Here are the 2026 Flourish News & Media Pro-Tips:
💸 Pay for the News: "If you're not paying for it, you are the product." Whether you go old school with print or subscribe to digital outlets, support a free press with your dollars. Journalism costs money to produce and quality journalism costs more.
📍 Go Local: Subscribe to your local newspaper. Watch your local news. According to the Pew Research Center, Americans find local TV, radio, and newspapers more trustworthy than national news (and much more trustworthy than social media). Local reporters cover the school board, the water supply, the zoning decisions that actually affect your daily life.
🔍 Seek Out Your News — Don't Let It Find You: Don't be a passive news consumer. Most mobile news feeds are assembled by algorithms based on your browsing and purchase history. Know how your news is curated. Apple News, for example, uses human editors with a journalism background to curate the newsfeed. (Want to know more? Computer scientist and professor Jack Brandy breaks down the key differences in stories selected by algorithms vs. human editors.)
🚫 Anecdotal Stories ≠ News: One person's experience is a feature article – not news. News coverage is primarily about the verifiable facts of an event. Personal stories can be compelling and meaningful, but they don't necessarily reflect the broader picture.
🚫 Editorial Content ≠ News: Opinion is everywhere, and it's often dressed up to look like reporting. A journalist's core job is answering the six essential questions: Who? What? When? Where? Why? How? If a piece skips straight to conclusions without those foundations, you're reading commentary and not news.
✅ Signs You're Reading Legitimate News:
Iron Core Reporting: Prioritize first-hand, eyewitness accounts and original investigative journalism. If a story says "according to" another outlet, stop and go directly to the original source. This Princeton piece by investigative reporter and professor Joe Stephens is a great primer.
Named Sources: Are real people quoted, with relevant credentials? Anonymous sources have their place, but they should be the exception and not the rule.
Corrections: Does the outlet publish corrections? Every newsroom makes mistakes. How they handle errors tells you everything about their integrity.

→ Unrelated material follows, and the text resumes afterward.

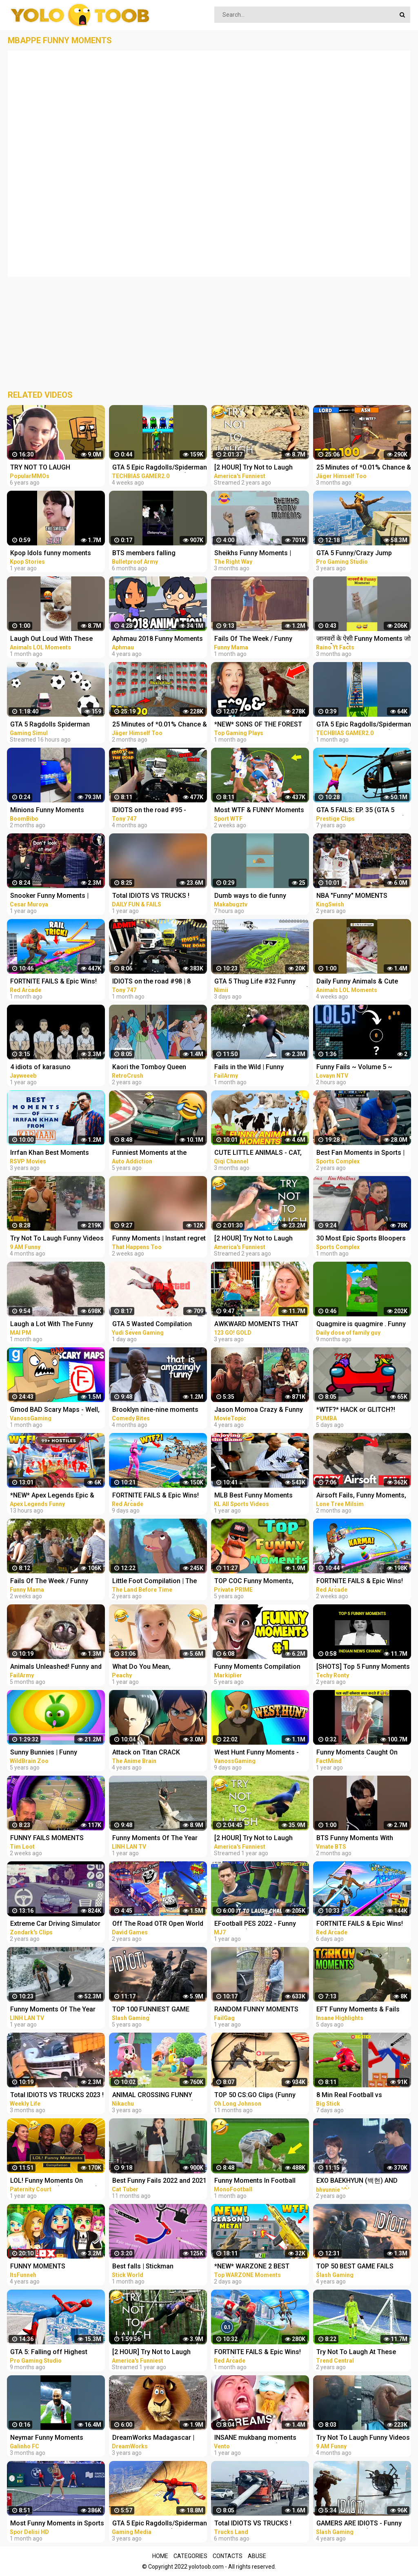 This screenshot has width=418, height=2576. I want to click on Funny Moments | Instant regret | Funny fails Compilation #9, so click(159, 1239).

🌐 Diversify Your News Diet: The same story can look completely different depending on who's reporting it, who it's written for, and where in the world it's being read. Make a habit of reading across racial, socioeconomic, and international lines — not to find "balance," but to get closer to the full picture.
📊 Know Your Source's Bias: Every news source has a bias — including your favorites. Ad Fontes Media is a nonpartisan nonprofit whose interactive Media Bias Chart lets you look up any outlet and see exactly where it lands. Worth a look. You might be surprised.
Some News Sources We Recommend:
Wire Services: Associated Press (AP) · Reuters
Public Broadcasting: NPR · PBS NewsHour
International Coverage of U.S. News: BBC · The Financial Times · The Economist · The Guardian
Newspapers: The New York Times · The Los Angeles Times · The Wall Street Journal
Investigative Reporting: ProPublica · The Dispatch
Across the Political Spectrum: AllSides · Ground News
Broadcast News: NBC · ABC · CBS Evening News · C-SPAN
For Californians: CalMatters — a nonpartisan, nonprofit news digest covering California policy and politics.